Призовые места в этом забеге распределились следующим образом. Первое место досталось грызуну, под радостный писк соплеменников быстрее всех достигнувшему финиша в норке. Второе место заняла жена начальника, ураганом пронёсшаяся по заставе и дурным визгом доложившая мужу о крысе-десантнике. Третье место уверенно заняла банка с молоком, долетевшая-таки наконец до пола и там громко разбившаяся на 253 осколка. Поощрительное четвёртое место занял сам начальник заставы, должным образом проинструктированный супругой и ворвавшийся на подхоз с «макаром»[190] наголо. Подхозняк, ввиду малой тактовой частоты центрального процессора не успевший обработать столь стремительно передвигающиеся объекты, в забеге не участвовал…

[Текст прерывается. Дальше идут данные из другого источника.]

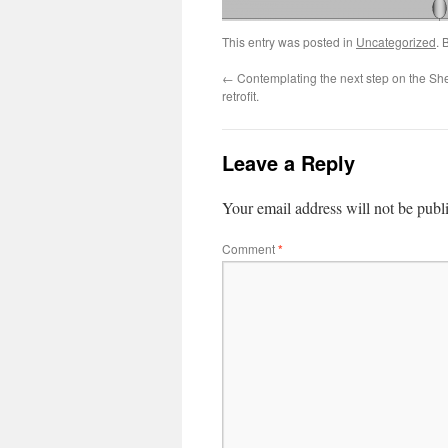
This entry was posted in
Uncategorized
. 
←
Contemplating the next step on the Sh
retrofit.
Leave a Reply
Your email address will not be publ
Comment
*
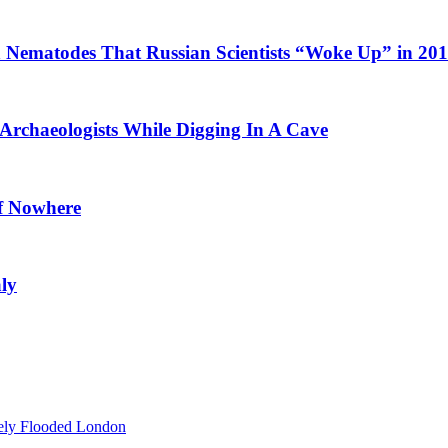
Nematodes That Russian Scientists “Woke Up” in 20
Archaeologists While Digging In A Cave
of Nowhere
ly
ely Flooded London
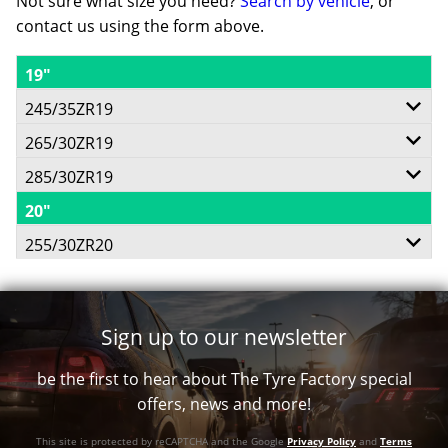
Not sure what size you need?
Search by vehicle
, or
contact us using the form above.
19"
245/35ZR19
265/30ZR19
93Y
285/30ZR19
93Y
20"
98Y
XL
255/30ZR20
XL
(AR)
92Y
XL
(F)
Sign up to our newsletter
(AR)
$809
XL
be the first to hear about The Tyre Factory special
$818
offers, news and more!
(L)
$842
This site is protected by reCAPTCHA and the Google
Privacy Policy
and
Terms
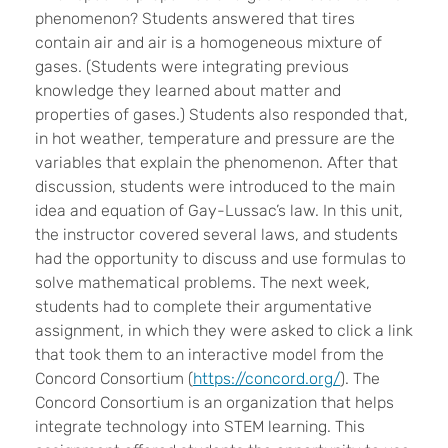
phenomenon? Students answered that tires
contain air and air is a homogeneous mixture of
gases. (Students were integrating previous
knowledge they learned about matter and
properties of gases.) Students also responded that,
in hot weather, temperature and pressure are the
variables that explain the phenomenon. After that
discussion, students were introduced to the main
idea and equation of Gay-Lussac’s law. In this unit,
the instructor covered several laws, and students
had the opportunity to discuss and use formulas to
solve mathematical problems. The next week,
students had to complete their argumentative
assignment, in which they were asked to click a link
that took them to an interactive model from the
Concord Consortium (
https://concord.org/
). The
Concord Consortium is an organization that helps
integrate technology into STEM learning. This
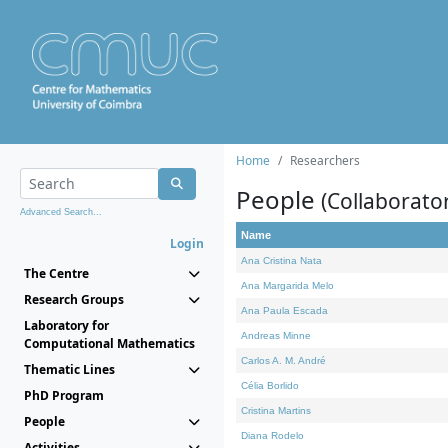
Home
Researchers
People
(Collaborato
Advanced Search...
Name
Login
Ana Cristina Nata
The Centre
Ana Margarida Melo
Research Groups
Ana Paula Escada
Laboratory for
Andreas Minne
Computational Mathematics
Carlos A. M. André
Thematic Lines
Célia Borlido
PhD Program
Cristina Martins
People
Diana Rodelo
Activities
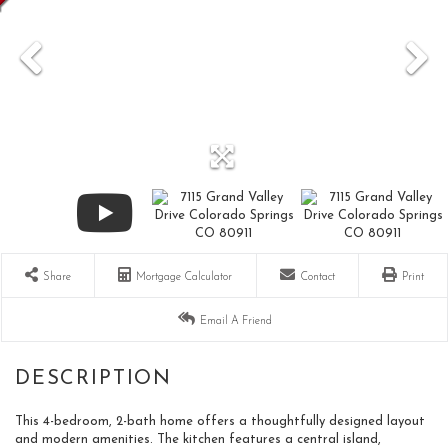
Share
Mortgage Calculator
Contact
Print
Email A Friend
This 4-bedroom, 2-bath home offers a thoughtfully designed layout
and modern amenities. The kitchen features a central island,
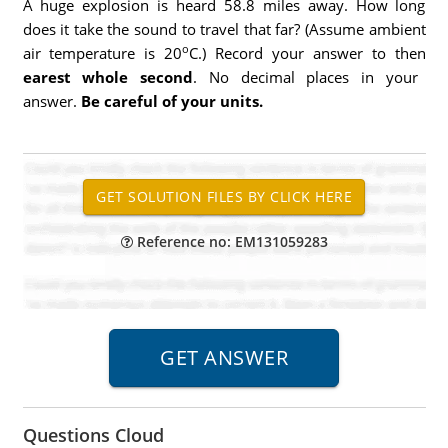
A huge explosion is heard 58.8 miles away. How long
does it take the sound to travel that far? (Assume ambient
o
air temperature is 20
C.) Record your answer to then
earest whole second
. No decimal places in your
answer.
Be careful of your units.
Reference no: EM131059283
Questions Cloud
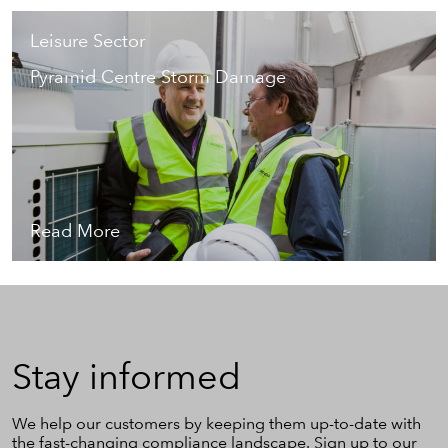
Leisure Sector
Pyramid Centre Storm Damage
Read More
Stay
Stay informed
informed
We help our customers by keeping them up-to-date with
the fast-changing compliance landscape. Sign up to our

Всё. Надо было принимать решительные меры. Первым шагом начальника стало подтягивание резервов. Резервы имели вид бидона из-под молока, с величайшей осторожностью выгруженного с хлебовозки. Внутри бидона оказался здоровенный серый котище самого бандитского облика: пол-уха нет, вся морда в шрамах и на правом борту вырван клок шерсти. К тому же хищник имел явно уголовные замашки. Когти веером, взгляд исподлобья и лексикон соответствующий: материть волков позорных он начал ещё в пути. Знакомиться с бандюком поближе никто не решился, и бидон решили открыть прямо на подхозе. Как предполагалось планом генерального сражения, котяра за ночь должен был сильно потрепать серых супостатов, а утром Подхозняк должен был собрать трупы и угостить бойца чем-нибудь вкусненьким.